John also adds that Jesus visited “his own,” but they rejected him (v. 11). Why does he include this information? “His own” are the chosen people—the people of Israel. Still, it’s important to note that not everyone would reject him. His Jewish disciples believed in him. We can too. John says, “Yet to all who did receive him, to those who believed in his name, he gave the right to become children of God—children born not of natural descent, nor of human decision or a husband’s will, but born of God” (vv. 12–13). Think of it! Here is an invitation to join the family of God!
At that point in the narrative we arrive at John’s version of the Christmas story. While Matthew and Luke devote two long chapters to the arrival of Christ, John provides an efficient one-verse rendition. He says simply, “The Word became flesh and made his dwelling among us” (v. 14).
John is telling a different kind of origin story. He wants to present the whole point of Jesus’s life among us. And that can only be understood if we first grasp that Jesus is fully human and fully God. So he returns to the theme of Jesus’s deity. “No one has ever seen God, but the one and only Son, who is himself God and is in closest relationship with the Father, has made him known” (v. 18, emphasis added). Though “the Word became flesh,” he “is himself God.” He did not relinquish his divine nature to become one of us.

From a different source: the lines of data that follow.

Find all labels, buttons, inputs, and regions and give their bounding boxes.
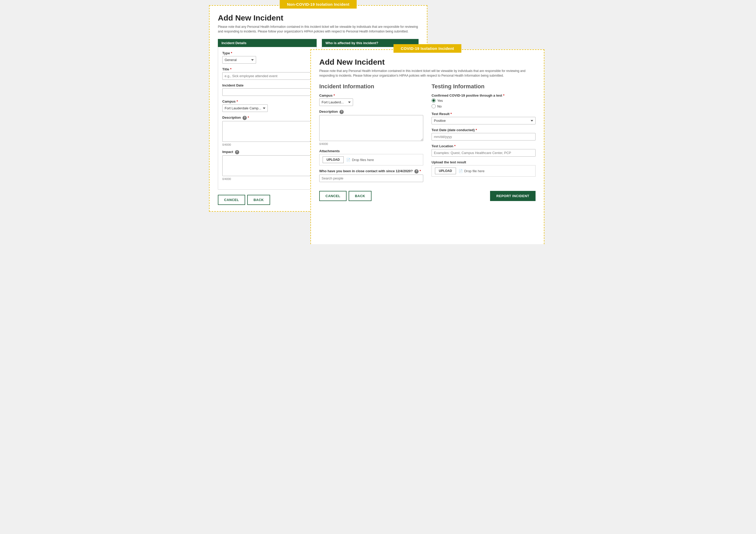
card1-btn-row: CANCEL BACK: [218, 195, 317, 205]
card2-cancel-button[interactable]: CANCEL: [319, 191, 346, 201]
impact-textarea[interactable]: [222, 155, 312, 176]
radio-no-label[interactable]: No: [432, 104, 535, 108]
date-input[interactable]: 12/17/2020: [222, 88, 312, 96]
desc-help-icon[interactable]: ?: [243, 116, 247, 120]
covid-campus-group: Campus * Fort Lauderd...: [319, 93, 423, 106]
title-label: Title *: [222, 67, 312, 71]
covid-campus-select[interactable]: Fort Lauderd...: [319, 98, 353, 106]
card1-title: Add New Incident: [218, 13, 418, 22]
search-people-input[interactable]: [319, 174, 423, 182]
file-icon-test: 📄: [459, 169, 463, 173]
upload-test-group: Upload the test result UPLOAD 📄 Drop fil…: [432, 160, 535, 177]
test-result-select[interactable]: Positive Negative: [432, 117, 535, 124]
test-date-label: Test Date (date conducted) *: [432, 128, 535, 132]
radio-yes[interactable]: [432, 98, 436, 103]
type-label: Type *: [222, 51, 312, 55]
title-input[interactable]: [222, 72, 312, 80]
upload-test-button[interactable]: UPLOAD: [435, 167, 456, 174]
incident-info-col: Incident Information Campus * Fort Laude…: [319, 83, 423, 186]
covid-test-radio-group: Yes No: [432, 98, 535, 108]
card2-left-btns: CANCEL BACK: [319, 191, 371, 201]
upload-row-covid: UPLOAD 📄 Drop files here: [319, 154, 423, 165]
test-date-group: Test Date (date conducted) *: [432, 128, 535, 140]
contact-help-icon[interactable]: ?: [415, 169, 418, 173]
card-covid: COVID-19 Isolation Incident Add New Inci…: [310, 49, 544, 244]
card2-banner: COVID-19 Isolation Incident: [393, 44, 461, 53]
desc-char-count: 0/4000: [222, 143, 312, 146]
covid-desc-textarea[interactable]: [319, 115, 423, 141]
campus-group: Campus * Fort Lauderdale Camp...: [222, 99, 312, 112]
radio-yes-label[interactable]: Yes: [432, 98, 535, 103]
page-wrapper: Non-COVID-19 Isolation Incident Add New …: [209, 5, 547, 239]
impact-char-count: 0/4000: [222, 177, 312, 181]
impact-group: Impact ? 0/4000: [222, 150, 312, 181]
card2-subtitle: Please note that any Personal Health Inf…: [319, 68, 535, 78]
desc-label: Description ? *: [222, 115, 312, 120]
test-location-label: Test Location *: [432, 144, 535, 148]
attachments-group-covid: Attachments UPLOAD 📄 Drop files here: [319, 149, 423, 165]
type-select[interactable]: General: [222, 56, 256, 64]
testing-info-col: Testing Information Confirmed COVID-19 p…: [432, 83, 535, 186]
type-group: Type * General: [222, 51, 312, 64]
date-label: Incident Date: [222, 83, 312, 87]
campus-label: Campus *: [222, 99, 312, 103]
card2-title: Add New Incident: [319, 58, 535, 66]
desc-textarea[interactable]: [222, 121, 312, 142]
test-result-label: Test Result *: [432, 112, 535, 116]
upload-test-label: Upload the test result: [432, 160, 535, 164]
covid-desc-label: Description ?: [319, 110, 423, 114]
covid-campus-label: Campus *: [319, 93, 423, 97]
drop-files-area[interactable]: 📄 Drop files here: [346, 158, 374, 162]
contact-label: Who have you been in close contact with …: [319, 169, 423, 173]
card1-cancel-button[interactable]: CANCEL: [218, 195, 245, 205]
incident-details-header: Incident Details: [218, 39, 317, 47]
covid-test-group: Confirmed COVID-19 positive through a te…: [432, 93, 535, 108]
campus-select[interactable]: Fort Lauderdale Camp...: [222, 104, 268, 112]
title-group: Title *: [222, 67, 312, 80]
card2-back-button[interactable]: BACK: [349, 191, 371, 201]
card1-back-button[interactable]: BACK: [247, 195, 270, 205]
test-location-input[interactable]: [432, 149, 535, 157]
impact-label: Impact ?: [222, 150, 312, 154]
contact-group: Who have you been in close contact with …: [319, 169, 423, 182]
upload-row-test: UPLOAD 📄 Drop file here: [432, 165, 535, 177]
date-group: Incident Date 12/17/2020: [222, 83, 312, 96]
upload-button-covid[interactable]: UPLOAD: [323, 156, 344, 163]
covid-two-col: Incident Information Campus * Fort Laude…: [319, 83, 535, 186]
test-result-group: Test Result * Positive Negative: [432, 112, 535, 124]
file-icon-covid: 📄: [346, 158, 350, 162]
impact-help-icon[interactable]: ?: [235, 150, 239, 154]
card2-btn-row: CANCEL BACK REPORT INCIDENT: [319, 191, 535, 201]
title-required: *: [230, 67, 231, 71]
type-required: *: [231, 51, 232, 55]
drop-file-area[interactable]: 📄 Drop file here: [459, 169, 485, 173]
desc-group: Description ? * 0/4000: [222, 115, 312, 146]
attachments-label-covid: Attachments: [319, 149, 423, 153]
card1-banner: Non-COVID-19 Isolation Incident: [280, 0, 357, 9]
report-incident-button[interactable]: REPORT INCIDENT: [490, 191, 535, 201]
incident-details-panel: Incident Details Type * General: [218, 39, 317, 205]
incident-details-body: Type * General Title *: [218, 47, 317, 190]
covid-desc-help-icon[interactable]: ?: [339, 110, 344, 114]
test-location-group: Test Location *: [432, 144, 535, 157]
radio-no[interactable]: [432, 104, 436, 108]
testing-info-title: Testing Information: [432, 83, 535, 90]
card1-subtitle: Please note that any Personal Health Inf…: [218, 24, 418, 34]
incident-info-title: Incident Information: [319, 83, 423, 90]
covid-desc-group: Description ? 0/4000: [319, 110, 423, 145]
covid-desc-char-count: 0/4000: [319, 142, 423, 145]
test-date-input[interactable]: [432, 133, 535, 140]
covid-test-label: Confirmed COVID-19 positive through a te…: [432, 93, 535, 97]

At this point in the story we meet John the Baptist, who tells us Jesus is “the Lamb of God, who takes away the sin of the world!” (v. 29).
The Word. The eternal Creator. Life and light. Unconquerable. The Lamb of God. The One who takes away our sins. The One who has seen God and is yet God himself! That’s Jesus—and that’s just what John has for us in the first thirty-four verses of his book.
However, as the rest of the account unfolds, the story of this uniquely divine human is not revealed in cut-and-dried fashion. John has plainly told us who Jesus is, but he is about to share how he arrived at this conclusion. Importantly, it is a conclusion he would risk his life to share widely.
What does all this mean? Let’s look at how John concludes his book.
“Jesus did many other things as well. If every one of them were written down, I suppose that even the whole world would not have room for the books that would be written” (21:25).
If all the books we could ever write can’t explain this most unique Being of all beings, then what chance do we have in a mere blog post?
The least we can do is to attempt to scratch the surface. Reading John is a pretty good place to start.